Some see it as a public-relations stunt that serves only as a temporary bandaid to a food crisis.

Moreover, this response can put lives at risk.

When the US government air-dropped emergency rations into Afghanistan in 2001, aid workers called the stunt dangerous.

An article in The Guardian reports,

First, because the food will never get to those who really need it. More dangerously, those who run out to retrieve the packets risk being blown up by landmines.”

Additionally, although the food packets served vegetarian meals in line with Muslim dietary law, according to some, the contents showed a level of “cultural ineptitude.” 
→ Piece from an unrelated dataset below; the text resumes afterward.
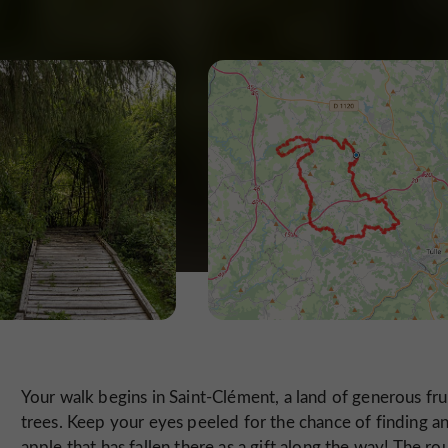
Your walk begins in Saint-Clément, a land of generous fru
trees. Keep your eyes peeled for the chance of finding a
apple that has fallen there as a gift along the way! The ro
The first humanitarian airdrop into Syria by the UN’s World Food Program in 2016 reiterated the limitations of this type of aid.
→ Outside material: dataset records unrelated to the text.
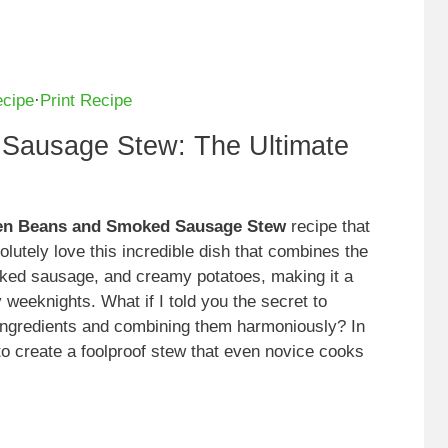
ecipe
·
Print Recipe
Sausage Stew: The Ultimate
en Beans and Smoked Sausage Stew
recipe that
olutely love this incredible dish that combines the
ked sausage, and creamy potatoes, making it a
 weeknights. What if I told you the secret to
t ingredients and combining them harmoniously? In
s to create a foolproof stew that even novice cooks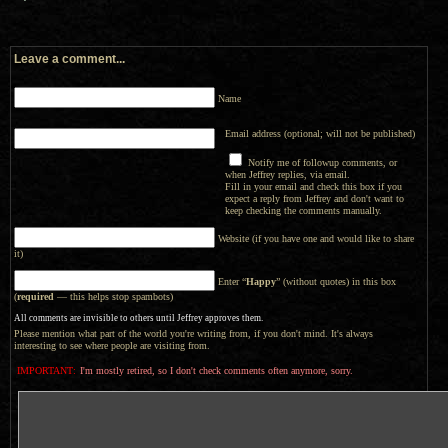
Leave a comment...
Name
Email address (optional; will not be published)
Notify me of followup comments, or
when Jeffrey replies, via email.
Fill in your email and check this box if you
expect a reply from Jeffrey and don't want to
keep checking the comments manually.
Website (if you have one and would like to share
it)
Enter “
Happy
” (without quotes) in this box
(
required
— this helps stop spambots)
All comments are invisible to others until Jeffrey approves them.
Please mention what part of the world you're writing from, if you don't mind. It's always
interesting to see where people are visiting from.
IMPORTANT:
I'm mostly retired, so I don't check comments often anymore, sorry.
According to an article by Vice, there was no accountability for the airdrop.

It was uncertain as to where the 21-ton package landed, into whose hands it arrived, or how it would be distributed.

Food is Comfort

World Central Kitchen addresses these issues and more, not only in the face of natural disasters but in the face of war.

Andrés and his team of local and international volunteers are currently on the ground in the war in Ukraine.
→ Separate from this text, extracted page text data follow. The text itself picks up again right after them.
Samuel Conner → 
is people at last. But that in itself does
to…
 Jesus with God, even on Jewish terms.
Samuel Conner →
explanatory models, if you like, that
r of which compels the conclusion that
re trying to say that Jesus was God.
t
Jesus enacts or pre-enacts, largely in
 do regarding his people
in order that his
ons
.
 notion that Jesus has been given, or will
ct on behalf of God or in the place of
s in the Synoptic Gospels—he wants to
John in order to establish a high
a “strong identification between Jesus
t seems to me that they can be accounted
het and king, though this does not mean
One of the most effective aspects of the organization is its focus on the micro – on “locally-led solutions” to crises.

In World Central Kitchen’s story, Andrés writes,

We don’t just dump free food into a disaster zone: we source and hire locally wherever we can, to jump-start economic recovery through food.”

Andrés’ understanding of the importance of food in culture is what has made his organization such a success.

He explains that after the devastating earthquake in Haiti in 2010, he joined local cooks to help feed displaced Haitians at a camp.

He recalls:

I found myself getting schooled in how to cook black beans the way they wanted: mashed and sieved into a creamy sauce.”

Andrés sees that food culture is comfort. 

He knows that comfort in a crisis is paramount to a community’s morale. 

Food can feed that sense of hopelessness and instability that results from displacement and disaster.

He writes:

Food relief is not just a meal that keeps hunger away. It’s a plate of hope. It tells you in your darkest hour that someone, somewhere, cares about you.

This is the real meaning of comfort food. It’s why we make the effort to cook in a crisis.”

Following Andrés lead, other nonprofit organizations should consider losing the umbrella approach and taking up his template.

Adopt an adaptive outlook and address crises on a local level with consideration of culture.